한국기계연구원(원장 류석현, 이하 기계연) 탄소중립기계연구소 히트펌프연구센터 김영 책임연구원 연구팀은 이퓨얼 연료 생산에 소요되는 촉매의 양을 30%로 줄이고 기존보다 30배 용량을 가질 수 있는 고효율 마이크로채널 반응기를 개발했다. 이 반응기는 고온고압에서 안전하고 발열 제거가 쉬워 온도 설정이 유연해, 이퓨얼 생산에 유리하다.
▲Heat Pump Research Center of the Korea Institute of Machinery and Materials' Senior Researcher Kim Young and Senior Researcher Ryu Jin-woo are explaining the microchannel reactor they developed.
Korea Mechanical Engineering & Construction Co., Ltd. develops the first microchannel reactor in Korea
Capacity increased 30 times compared to existing models and catalyst amount reduced by 30%
The European Union (EU) will ban the sale of internal combustion engine vehicles using gasoline or diesel fuel from 2035. However, new vehicles using E-Fuel fuel are an exception. In the midst of this, a microchannel reactor that produces E-Fuel close to diesel has been developed for the first time in Korea, and it is expected to be used as an innovative technology in various fields that can control heat, such as ammonia synthesis, in addition to responding to international fuel regulations in the future and producing E-Fuel.
The research team of Kim Young, a senior researcher at the Heat Pump Research Center of the Carbon Neutral Machinery Research Institute of the Korea Institute of Machinery and Materials (President Ryu Seok-hyun, hereinafter referred to as KIMM), developed a high-efficiency microchannel reactor that can reduce the amount of catalyst required for e-fuel production by 30% and has 30 times the capacity of existing reactors. This reactor is safe at high temperature and high pressure, has easy heat removal, and has flexible temperature settings, making it advantageous for fuel production.
E-Fuel is expected to be a clean fuel that will contribute to reducing carbon emissions in the transportation sector as it is produced by combining green hydrogen produced through electrolysis using renewable electricity and carbon dioxide captured from the air.
To produce e-fuel, green hydrogen and carbon dioxide must be synthesized in a process that generates a lot of heat, so a key technology to effectively remove the heat is needed.
The reactor developed by the Korea Institute of Machinery and Materials was designed and manufactured with a structure that has excellent heat generation control performance even at high temperatures by bonding plates with a microchannel structure stacked one on top of the other using a high-temperature method rather than adhesive.
The e-fuel produced through the reactor developed by the research team has a cetane index of 55.7, which satisfies the cetane index quality standard of 52 or higher for domestic vehicle diesel.
This is equivalent to the cetane number of 54-57 of diesel sold by domestic oil refineries.
The cetane index is a measure of the combustion performance of diesel fuel, and is a measure of how easily the fuel ignites in a diesel engine. The higher the cetane index, the faster and more easily the fuel ignites in the engine.
In the past, when heat generation was high during the fuel synthesis process, slurry reactors or fluidized bed reactors were used, but these were effective for large-scale production.
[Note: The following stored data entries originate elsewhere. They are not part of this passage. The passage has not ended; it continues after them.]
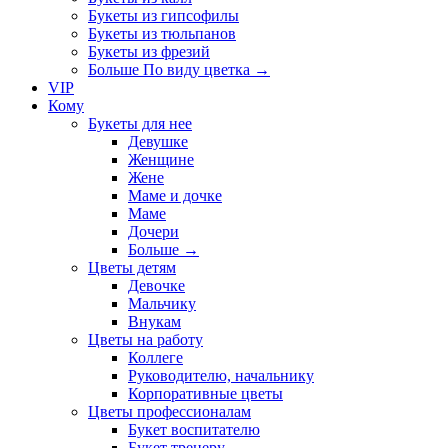
Букеты из гипсофилы
Букеты из тюльпанов
Букеты из фрезий
Больше По виду цветка
→
VIP
Кому
Букеты для нее
Девушке
Женщине
Жене
Маме и дочке
Маме
Дочери
Больше
→
Цветы детям
Девочке
Мальчику
Внукам
Цветы на работу
Коллеге
Руководителю, начальнику
Корпоративные цветы
Цветы профессионалам
Букет воспитателю
Букет тренеру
On the other hand, the amount of hydrogen produced from surplus electricity in distributed regenerative power plants is small, so applying a large reactor has the disadvantage of lowering economic feasibility and efficiency.
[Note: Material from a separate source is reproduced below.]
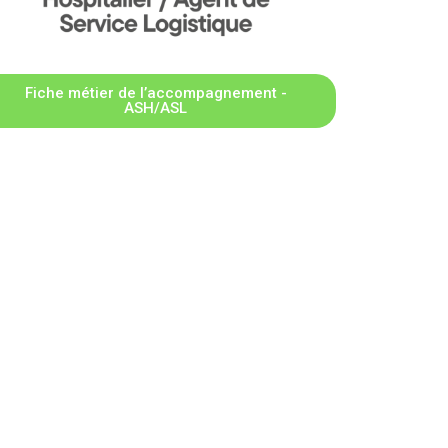
Fiche métier de l’accompagnement -
ASH/ASL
The research team developed a small-sized, highly efficient microchannel reactor based on existing microchannel heat exchanger technology, and confirmed that 93% of the synthesis gas was converted into fuel in the fuel synthesis reaction. In the future, if a high-efficiency e-fuel production process in the size of a container is developed, it is expected that the possibility of eco-friendly gas stations that can use e-fuel will open up.
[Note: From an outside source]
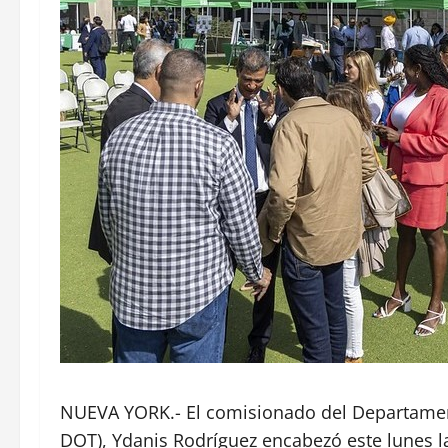
NUEVA YORK.- El comisionado del Departamen
DOT), Ydanis Rodríguez encabezó este lunes l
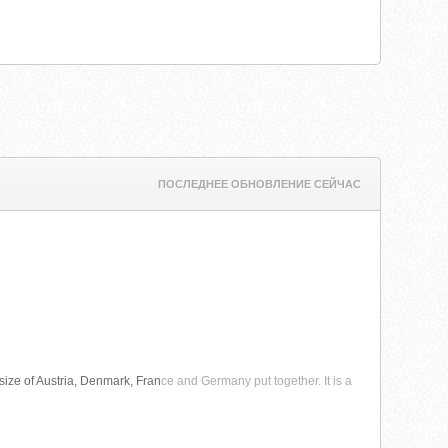
ПОСЛЕДНЕЕ ОБНОВЛЕНИЕ СЕЙЧАС
e size of Austria, Denmark, Fran
ce and Germany put together. It is a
Kim Young, a senior researcher at the Korea Institute of Machinery and Materials, said, “This is a technology that can quickly respond to changes in the supply of irregular renewable power sources such as solar and wind power because of its excellent thermal control performance.” He added, “In the future, when there is an oversupply of renewable power, this technology will contribute to increasing the economic feasibility of renewable power generation and improving the stability of the power grid.”
Meanwhile, this study was conducted with the support of the Korea Institute of Machinery and Materials' basic project 'Development of Micro Channel Reactor for Power to Fuel System'.